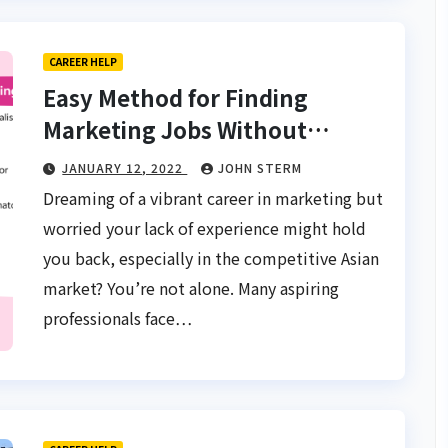
CAREER HELP
Easy Method for Finding
Marketing Jobs Without
Experience in Asia: Your
JANUARY 12, 2022
JOHN STERM
Gateway to a Thriving Career
Dreaming of a vibrant career in marketing but
worried your lack of experience might hold
you back, especially in the competitive Asian
market? You’re not alone. Many aspiring
professionals face…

**Problem description:**
Only the lines from the one containing "Gateway to a Thriving Career" through the end of the material should be reproduced, exactly, with both ends included.

**Exercise response:**
Gateway to a Thriving Career
Dreaming of a vibrant career in marketing but
worried your lack of experience might hold
you back, especially in the competitive Asian
market? You’re not alone. Many aspiring
professionals face…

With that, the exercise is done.